The Bonjour Boys, a teenage romance and adventure, is a modern Ferris Cassady and the Swedish Kid set in a Texas high school.
Dacques Smith is a 17 year old social misfit, a cute, intelligent kid who can’t find his niche. His mother Nina, a Frenchwoman who came to the States with an American soldier who abandoned them after three years of marriage, decides that Dacques needs a friend, and orders up a French foreign exchange student. Through a bureaucratic screw-up, the French boy turns out to be Swedish. His saving grace is that he speaks French. The two boys become fast friends and wreak havoc at Rio Cibolo High. Every girl in the school takes an interest in the boys and many guys take an anti-interest. Dacques is thrilled by the attention, and even more thrilled when Amy, captain of the dance team and babe extraordinaire, is more interested in him than in Anders. Anders, flooded by female attention, invites a variety of girls to join him, Dacques and Amy as they sample South Texas teenage life.
Author’s Note:
A Swedish foreign exchange student in my Creative Writing class had the exact same effect on Texas high school girls that I describe in this book. They went crazy for his blondness, his accent, and his sense of wonder and innocence. The boy he stayed with enjoyed the same kind of ripple effect that Dacques does, too.
This might be my favorite book. In teaching quarters, there’s a constant barrage of disparaging remarks about teenage boys, and in Dacques I wanted to illuminate the positive things I saw. This was also the book that made me realize that I had fallen in love with Texas.

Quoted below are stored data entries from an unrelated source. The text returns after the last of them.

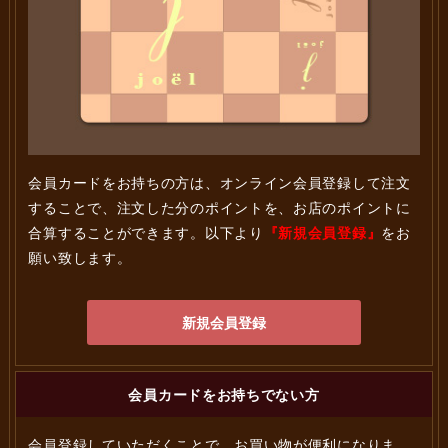
会員カードをお持ちの方は、オンライン会員登録して注文
することで、注文した分のポイントを、お店のポイントに
合算することができます。以下より
『新規会員登録』
をお
願い致します。
新規会員登録
会員カードをお持ちでない方
会員登録していただくことで、お買い物が便利になりま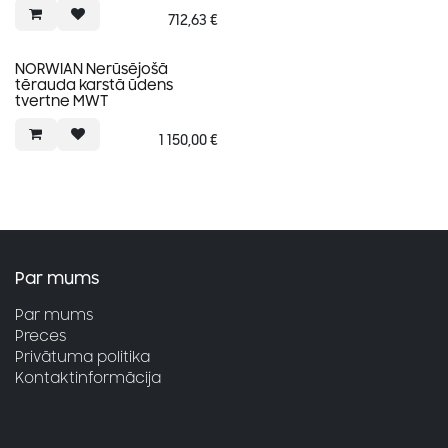
712,63
€
NORWIAN Nerūsējošā
tērauda karstā ūdens
tvertne MWT
1 150,00
€
Par mums
Par mums
Preces
Privātuma politika
Kontaktinformācija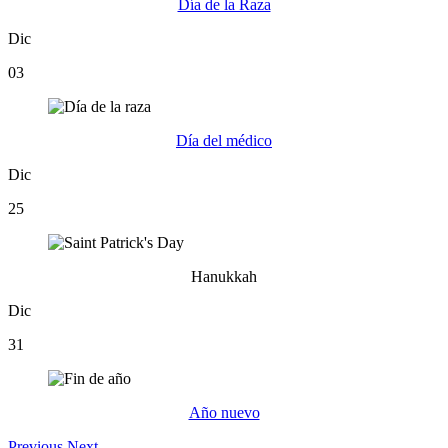
Día de la Raza
Dic
03
Día del médico
Dic
25
Hanukkah
Dic
31
Año nuevo
Previous
Next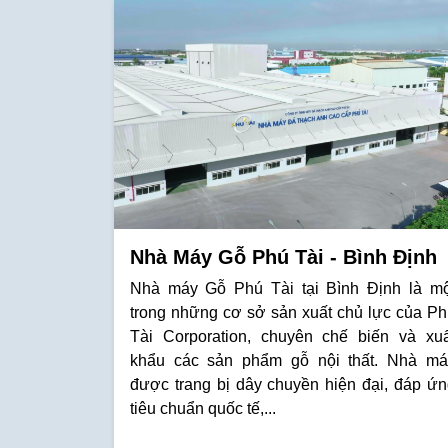
Nhà Máy Gỗ Phú Tài - Bình Định
Nhà máy Gỗ Phú Tài tại Bình Định là mộ
trong những cơ sở sản xuất chủ lực của Ph
Tài Corporation, chuyên chế biến và xuấ
khẩu các sản phẩm gỗ nội thất. Nhà má
được trang bị dây chuyền hiện đại, đáp ứn
tiêu chuẩn quốc tế,...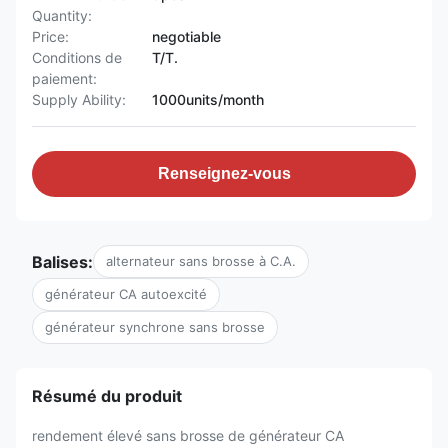
Quantity:
Price:
negotiable
Conditions de
T/T.
paiement:
Supply Ability:
1000units/month
Renseignez-vous
Balises:
alternateur sans brosse à C.A.
générateur CA autoexcité
générateur synchrone sans brosse
Résumé du produit
rendement élevé sans brosse de générateur CA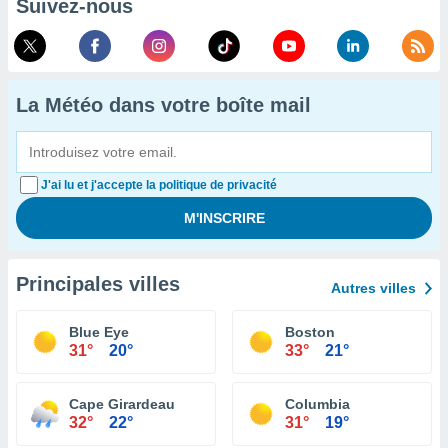
Suivez-nous
La Météo dans votre boîte mail
J'ai lu et j'accepte la politique de privacité
Principales villes
Autres villes
Blue Eye
Boston
31°
20°
33°
21°
Cape Girardeau
Columbia
32°
22°
31°
19°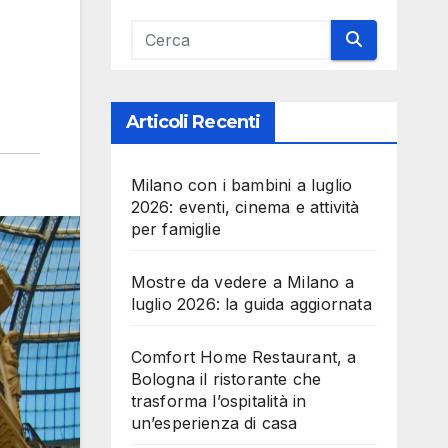
Articoli Recenti
Milano con i bambini a luglio
2026: eventi, cinema e attività
per famiglie
Mostre da vedere a Milano a
luglio 2026: la guida aggiornata
Comfort Home Restaurant, a
Bologna il ristorante che
trasforma l’ospitalità in
un’esperienza di casa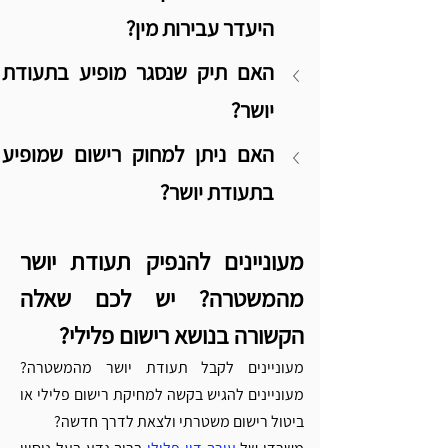
היעדר עבירות מין?
האם תיק שנסגר 
יושר?
האם ניתן למחוק
בתעודת יושר?
מעוניינים להנפיק תעודת יושר 
מהמשטרה? יש לכם שאלה 
הקשורה בנושא רישום פלילי? 
מעוניינים לקבל תעודת יושר מהמשטרה? 
מעוניינים להגיש בקשה למחיקת רישום פלילי או 
ביטול רישום משטרתי ולצאת לדרך חדשה? 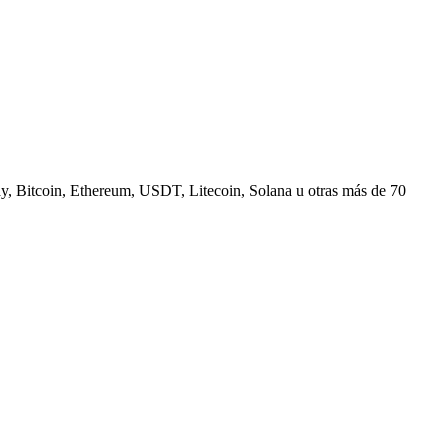
, Bitcoin, Ethereum, USDT, Litecoin, Solana u otras más de 70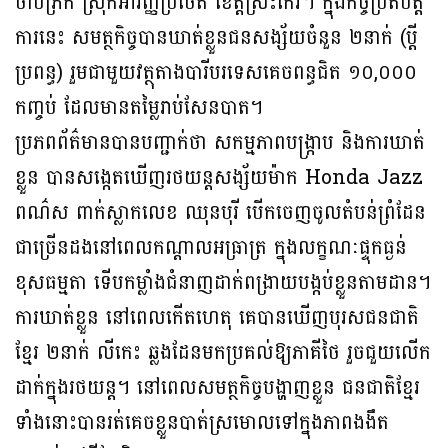
ថាប់ភ្រិក ស្រុកអារញ្ញប្រថេត ខេត្តស្រះកែវ។ ក្នុងកិច្ចប្រតិបត្តិ
ការនេះ សមត្ថកិច្ចបានឃាត់ខ្លួនជនសង្ស័យចំនួន ២នាក់ (ប្តី
ប្រពន្ធ) រួមជាមួយវត្ថុតាងបារីបរទេសគេចពន្ធជិត ១០,០០០
កញ្ចប់ ដែលមានតម្លៃរាប់សែនបាត។
ប្រភពព័ត៌មានបានបញ្ជាក់ថា សកម្មភាពបង្ក្រាប និងការឃាត់
ខ្លួន បានសង្កេតឃើញរថយន្តសង្ស័យម៉ាក Honda Jazz
ពណ៌ស ពាក់ស្លាកលេខ ឈុនបុរី បើកចេញចូលតំបន់ព្រំដែន
ជាច្រើនដងនៅពេលកណ្តាលអធ្រាត្រ ក្នុងលក្ខណៈផ្ទុកធ្ងន់
ខុសធម្មតា ទើបកម្លាំងជំនាញដាក់ពង្រាយបង្កប់ខ្លួនតាមដាន។
ការឃាត់ខ្លួន នៅពេលកើតហេតុ គេបានឃើញបុរសជនជាតិ
ខ្មែរ ២នាក់ លីកេះ ឆ្លងដែនមកប្រគល់ឱ្យភាគីថៃ រួចជួយលើក
ដាក់ក្នុងរថយន្ត។ នៅពេលសមត្ថកិច្ចបង្ហាញខ្លួន ជនជាតិខ្មែរ
ទាំងនោះបានរត់គេចខ្លួនបាត់ស្រមោលទៅក្នុងភាពងងឹត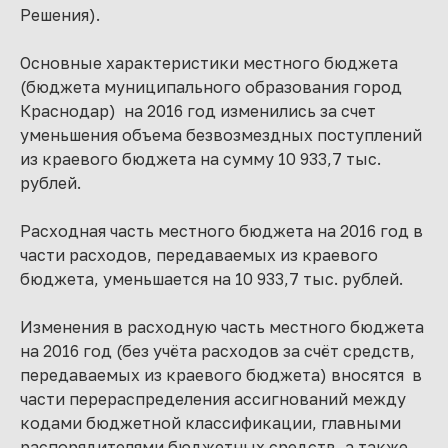
Решения).
Основные характеристики местного бюджета
(бюджета муниципального образования город
Краснодар) на 2016 год изменились за счет
уменьшения объема безвозмездных поступлений
из краевого бюджета на сумму 10 933,7 тыс.
рублей.
Расходная часть местного бюджета на 2016 год в
части расходов, передаваемых из краевого
бюджета, уменьшается на 10 933,7 тыс. рублей.
Изменения в расходную часть местного бюджета
на 2016 год (без учёта расходов за счёт средств,
передаваемых из краевого бюджета) вносятся в
части перераспределения ассигнований между
кодами бюджетной классификации, главными
распорядителями бюджетных средств, а также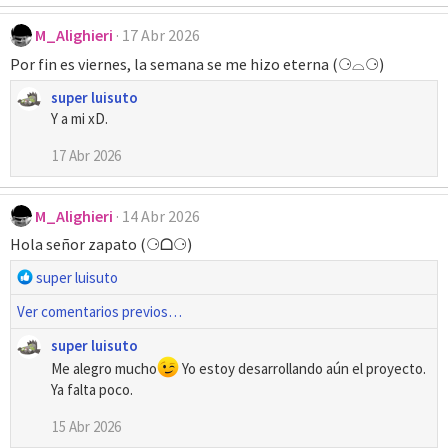
a
M_Alighieri
17 Abr 2026
c
c
Por fin es viernes, la semana se me hizo eterna (⚆⌓⚆)
i
o
super luisuto
n
Y a mi xD.
e
s
17 Abr 2026
:
M_Alighieri
14 Abr 2026
Hola señor zapato (⚆ᗝ⚆)
R
super luisuto
e
Ver comentarios previos…
a
c
super luisuto
c
Me alegro mucho
Yo estoy desarrollando aún el proyecto.
i
Ya falta poco.
o
n
15 Abr 2026
e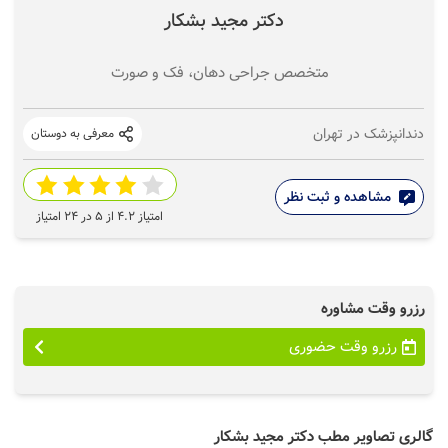
دکتر مجید بشکار
متخصص جراحی دهان، فک و صورت
دندانپزشک در تهران
معرفی به دوستان
مشاهده و ثبت نظر
امتیاز
4.2
از ۵ در
24
امتیاز
رزرو وقت مشاوره
رزرو وقت حضوری
گالری تصاویر مطب دکتر مجید بشکار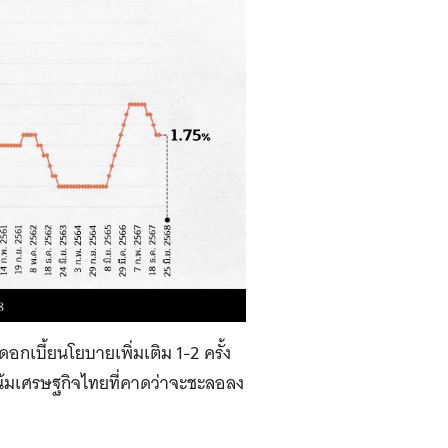
ดอกเบี้ยนโยบายเพิ่มเติม 1-2 ครั้ง
วโน้มเศรษฐกิจไทยที่คาดว่าจะชะลอลง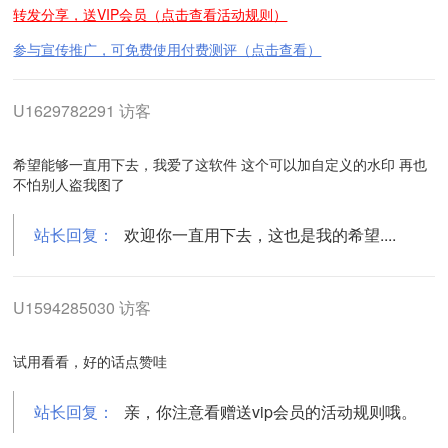
转发分享，送VIP会员（点击查看活动规则）
参与宣传推广，可免费使用付费测评（点击查看）
U1629782291 访客
希望能够一直用下去，我爱了这软件 这个可以加自定义的水印 再也
不怕别人盗我图了
站长回复：
欢迎你一直用下去，这也是我的希望....
U1594285030 访客
试用看看，好的话点赞哇
站长回复：
亲，你注意看赠送vip会员的活动规则哦。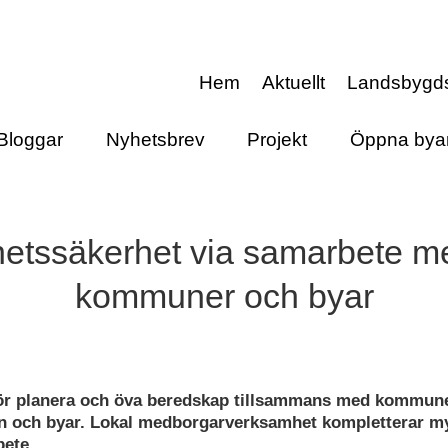
Hem
Aktuellt
Landsbygd
Bloggar
Nyhetsbrev
Projekt
Öppna bya
etssäkerhet via samarbete m
kommuner och byar
 planera och öva beredskap tillsammans med kommune
n och byar. Lokal medborgarverksamhet kompletterar m
ete.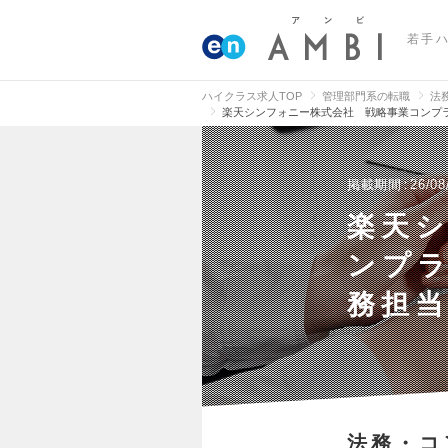
若手
ハイクラス求人TOP
管理部門系の転職
法
楽天シンフォニー株式会社 戦略事業コンプラ
掲載期間
26/08
楽天
ンプ
務担当
法務・コ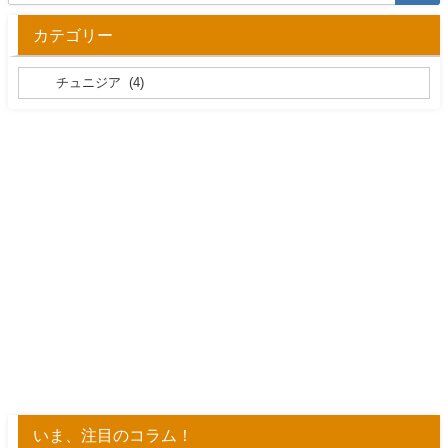
カテゴリー
いま、注目のコラム！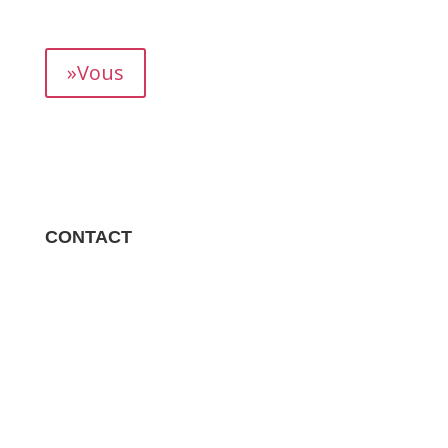
rendement.
»Vous
CONTACT
Contactez-nous dès aujourd’hui pour en savoir plus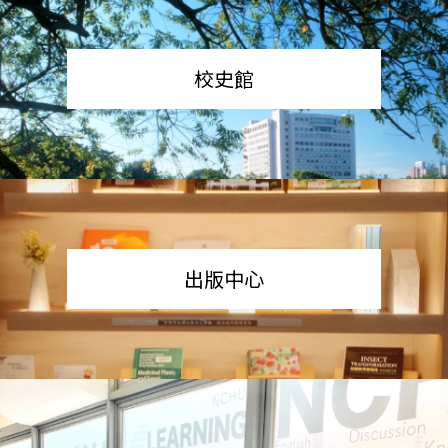
校史館
出版中心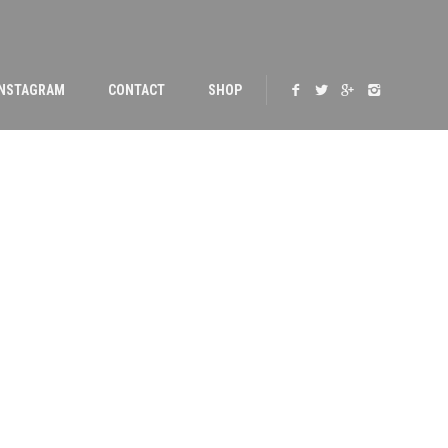
INSTAGRAM
CONTACT
SHOP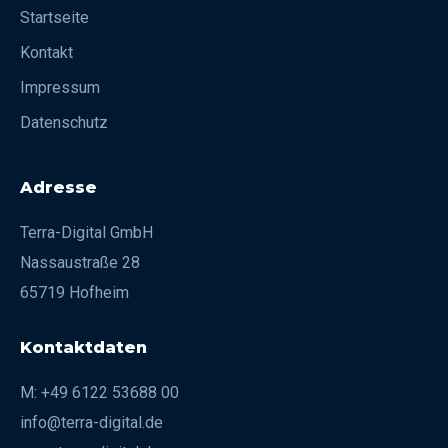
Startseite
Kontakt
Impressum
Datenschutz
Adresse
Terra-Digital GmbH
Nassaustraße 28
65719 Hofheim
Kontaktdaten
M: +49 6122 53688 00
info@terra-digital.de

Ironically, this book was once accepted for publication by an East Coast publishing house, G.P. Putnam. I had a New York agent at the time, and he suggested we table the deal and show them The Sixties Kid, my next book which I had just completed. Then we would sell both books in a package deal, and I would become one of Putnam’s “house authors.” Unfortunately, the market for Contemporary Young Adult was drying up at that time (I suspect R.L. Stine and Sweet Valley High ruined my career!), and Putnam rejected The Sixties Kid and withdrew the offer for The Bonjour Boys. I don’t have that agent anymore.